Then the phone rang. Funny, it sounded different—loud and almost frightening in the quiet night—in sharp contrast to the records they’d been spinning.






One of the boys moved toward the phone, but something made him shake his head and say, “No, I’ll take it.” With so many strangers aware of his telephone number, he usually let someone else take charge of the doorbell and the phone, but this time he picked up the receiver.

“Hello?” he said into the mouthpiece.

“Mr. Elvis Presley?” someone asked. “This is the Bureau of Police.” The voice was gutteral, heavily accented. Elvis struggled to hear him, to understand what he was saying. 
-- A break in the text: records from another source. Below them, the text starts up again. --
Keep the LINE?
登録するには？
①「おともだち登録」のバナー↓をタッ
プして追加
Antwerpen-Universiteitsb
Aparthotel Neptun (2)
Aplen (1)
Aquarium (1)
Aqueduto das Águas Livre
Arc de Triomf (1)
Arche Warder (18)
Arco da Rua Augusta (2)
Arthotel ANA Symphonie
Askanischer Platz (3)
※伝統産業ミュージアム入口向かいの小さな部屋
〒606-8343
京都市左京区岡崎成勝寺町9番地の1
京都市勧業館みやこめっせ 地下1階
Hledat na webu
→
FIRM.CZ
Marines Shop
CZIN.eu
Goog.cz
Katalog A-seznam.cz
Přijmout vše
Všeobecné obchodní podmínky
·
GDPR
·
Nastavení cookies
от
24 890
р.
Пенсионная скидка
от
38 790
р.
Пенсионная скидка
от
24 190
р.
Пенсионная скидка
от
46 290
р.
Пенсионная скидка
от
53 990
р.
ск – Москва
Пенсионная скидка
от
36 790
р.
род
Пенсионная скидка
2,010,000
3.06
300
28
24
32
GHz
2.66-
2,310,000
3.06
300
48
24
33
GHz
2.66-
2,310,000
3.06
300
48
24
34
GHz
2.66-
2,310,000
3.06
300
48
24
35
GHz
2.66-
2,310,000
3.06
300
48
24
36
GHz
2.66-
On the Autobahn . . . an accident . . car overturned . . . Vernon Presley . . .”

Gripping the old-fashioned telephone so tightly he could feel his hand beginning to perspire, he shouted into the instrument. “Tell me,” he asked, “tell me—”
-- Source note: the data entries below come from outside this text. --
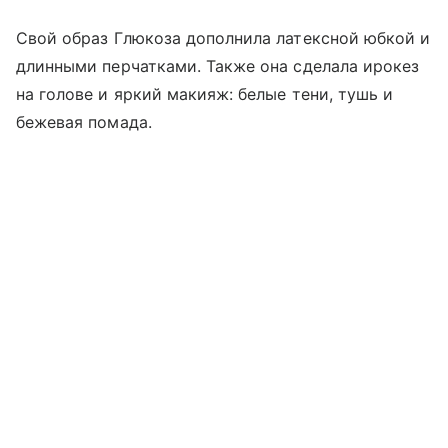
Свой образ Глюкоза дополнила латексной юбкой и
длинными перчатками. Также она сделала ирокез
на голове и яркий макияж: белые тени, тушь и
бежевая помада.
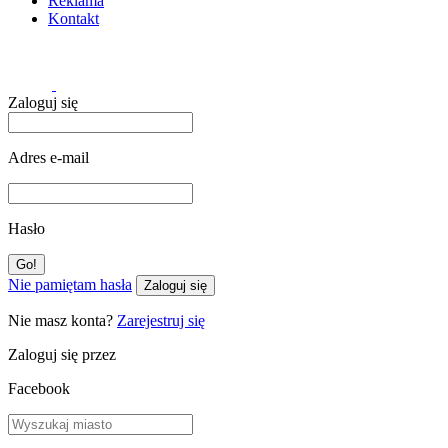
Reklama
Kontakt
Zaloguj się
Adres e-mail
Hasło
Nie pamiętam hasła
Zaloguj się
Nie masz konta?
Zarejestruj się
Zaloguj się przez
Facebook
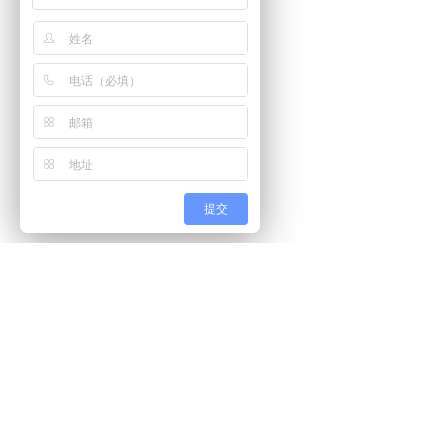
提交
欧谱雷 • 让世界更安全
首页
产品中心
解决方案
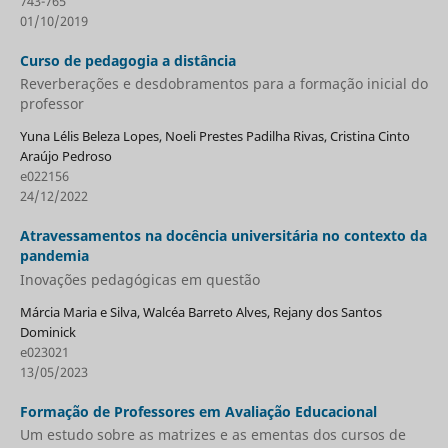
743-765
01/10/2019
Curso de pedagogia a distância
Reverberações e desdobramentos para a formação inicial do
professor
Yuna Lélis Beleza Lopes, Noeli Prestes Padilha Rivas, Cristina Cinto
Araújo Pedroso
e022156
24/12/2022
Atravessamentos na docência universitária no contexto da
pandemia
Inovações pedagógicas em questão
Márcia Maria e Silva, Walcéa Barreto Alves, Rejany dos Santos
Dominick
e023021
13/05/2023
Formação de Professores em Avaliação Educacional
Um estudo sobre as matrizes e as ementas dos cursos de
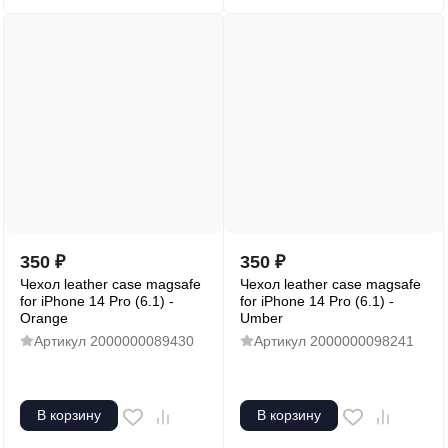
350
₽
350
₽
Чехол leather case magsafe
Чехол leather case magsafe
for iPhone 14 Pro (6.1) -
for iPhone 14 Pro (6.1) -
Orange
Umber
Артикул
2000000089430
Артикул
2000000098241
В корзину
В корзину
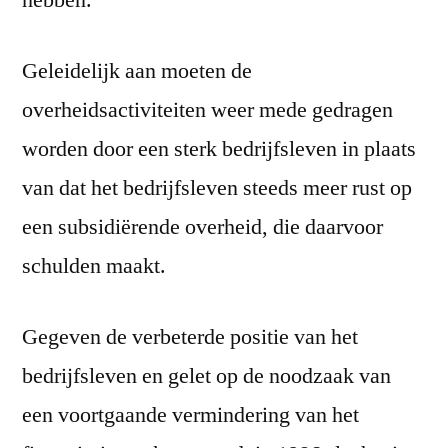
hebben.
Geleidelijk aan moeten de
overheidsactiviteiten weer mede gedragen
worden door een sterk bedrijfsleven in plaats
van dat het bedrijfsleven steeds meer rust op
een subsidiërende overheid, die daarvoor
schulden maakt.
Gegeven de verbeterde positie van het
bedrijfsleven en gelet op de noodzaak van
een voortgaande vermindering van het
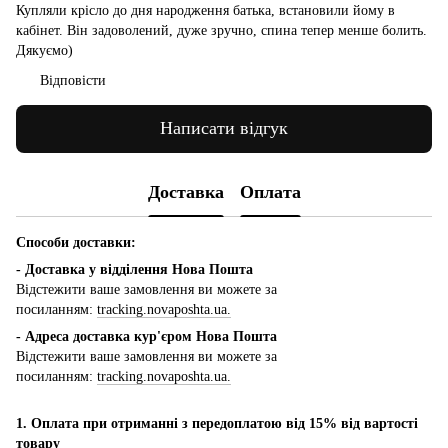
Купляли крісло до дня народження батька, встановили йому в
кабінет. Він задоволений, дуже зручно, спина тепер менше болить.
Дякуємо)
Відповісти
Написати відгук
Доставка
Оплата
Способи доставки:
- Доставка у відділення Нова Пошта
Відстежити ваше замовлення ви можете за
посиланням:
tracking.novaposhta.ua.
- Адреса доставка кур'єром Нова Пошта
Відстежити ваше замовлення ви можете за
посиланням:
tracking.novaposhta.ua.
1. Оплата при отриманні з передоплатою від 15% від вартості
товару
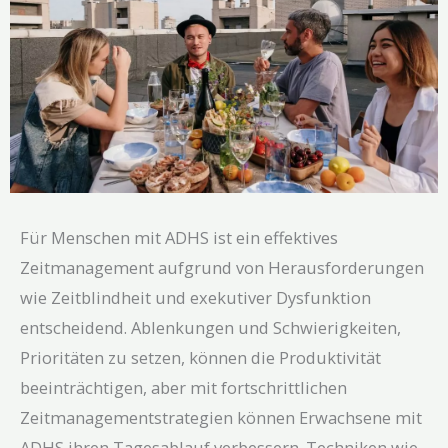
Für Menschen mit ADHS ist ein effektives
Zeitmanagement aufgrund von Herausforderungen
wie Zeitblindheit und exekutiver Dysfunktion
entscheidend. Ablenkungen und Schwierigkeiten,
Prioritäten zu setzen, können die Produktivität
beeinträchtigen, aber mit fortschrittlichen
Zeitmanagementstrategien können Erwachsene mit
ADHS ihren Tagesablauf verbessern. Techniken wie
From far down in his chest he could feel a scream beginning to well up, fighting to rise to the surface, to take over. “Your father’s been in an accident. . . .”

Dad, he thought, Dad . . . and he struggled for control. The room seemed to fade before him . . . a mixture of antiques and modern furniture, the soft, thick rug. The guitars and tape recorder and record player. The piano . . . when his eyes rested on the piano, the room stopped spinning. Time stopped. On the piano sat the one photograph in the room, a photograph of his mother before her illness.

Not quite a year ago, Mom had been taken from him. Suddenly there was no one to listen, to advise him about the million big and little things that made up his life. And so, slowly, falteringly, he had turned to his father, as his father had turned to him. They had begun building something together, something warm and rich and almost—almost like what he had known with his mother.



And now, was this being taken away from him, too? To lose both father and mother in one short year . . . his whole body felt drained, numb with shock.

Then, as if from a great distance, he heard the gutteral voice again: “Herr Presley? Herr Presley, are you there?” He heard the officer jiggling the phone.

Forming the words with great effort, he answered: “Yes. I am here.”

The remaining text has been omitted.